The first experiments were a family affair.

"Mainly on my husband and our girls," laughs Pauline.  "We just tried things out."

Dairy farmer Robert often had sore, cracked hands so Pauline decided to fix them.  Through research and experimentation she combined oils and butters and had Robert try out various mixes until she was satisfied with her heavy-duty, water resistant balm.  The result:  Pauline's very popular Hand & Heel Balm.

Other skin conditions then came under her scrutiny, leading to an all-natural range of calendula-based products.

"I get great feedback from people with psoriasis and eczema who use my Calendula Ointment, Calendula Soap and mild shampoo.  The calendula gives it that little bit of  "oomph", because of it's healing properties and there are so many people out there with skin sproblems.  I get a lot of pleasure out of helping people.  The calendula ointment is fantastic - you can put it on anything:  cuts, grazes, rashes, cold sores, fungal infections, cracked heels, nappy rash, chaffing - anything!:

As her 50th birthday approached, Pauline began pondering if it could be a full-time business, not just a hobby.

"I'd always wanted my own business - I was still working (off-farm) when I started this.  In the back of my mind I could see I could turn it into a business.  I thought, 'Can I do this, will it succeed?'  But I was getting so much positive feedback, that gave me more courage, the belief, that I could do it."

After attending business development courses, Pauline took the plunge and Infused with Nature was born.

"I should have done it years ago.  I just love it.  The courses were fantastic with business planning, sales, marketing, that  sort of thing, that helped a lot."
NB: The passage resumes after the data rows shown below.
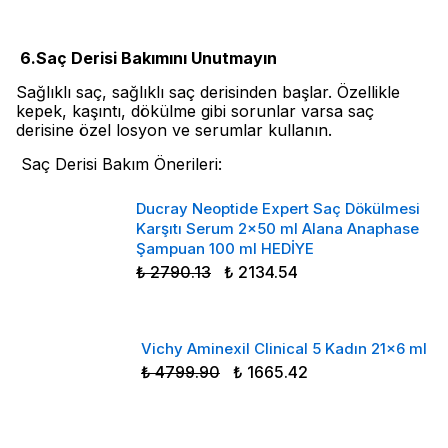
6.Saç Derisi Bakımını Unutmayın
Sağlıklı saç, sağlıklı saç derisinden başlar. Özellikle
kepek, kaşıntı, dökülme gibi sorunlar varsa saç
derisine özel losyon ve serumlar kullanın.
Saç Derisi Bakım Önerileri:
Ducray Neoptide Expert Saç Dökülmesi
Karşıtı Serum 2x50 ml Alana Anaphase
Şampuan 100 ml HEDİYE
₺ 2790.13
₺ 2134.54
Vichy Aminexil Clinical 5 Kadın 21x6 ml
₺ 4799.90
₺ 1665.42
 Infused with Nature's calendula-based products have now taken over her life, even though the calendula itself is only in the ground from November to March.  While she loves gardening, Pauline says it is the growing of the calendula that is the most back-breaking part of her business.

"The planting is the hardest bit, getting all the seedlings planted, then once they're growing, we have to keep the weeds out."

As with all new ventures, Pauline has learnt better ways of doing things as the years have gone by.